Provided information Block Start

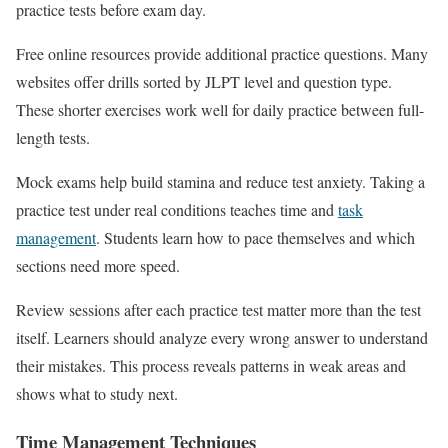
practice tests before exam day.
Free online resources provide additional practice questions. Many
websites offer drills sorted by JLPT level and question type.
These shorter exercises work well for daily practice between full-
length tests.
Mock exams help build stamina and reduce test anxiety. Taking a
practice test under real conditions teaches time and
task
management
. Students learn how to pace themselves and which
sections need more speed.
Review sessions after each practice test matter more than the test
itself. Learners should analyze every wrong answer to understand
their mistakes. This process reveals patterns in weak areas and
shows what to study next.
Time Management Techniques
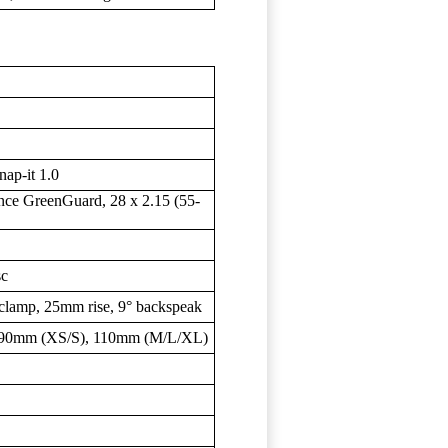
ap-it 1.0
nce GreenGuard, 28 x 2.15 (55-
sc
clamp, 25mm rise, 9° backspeak
: 90mm (XS/S), 110mm (M/L/XL)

Provided information Block End

What you should do → Copy all the lines from the data above that hold the word "tests".

Task solution →
practice tests before exam day.
length tests.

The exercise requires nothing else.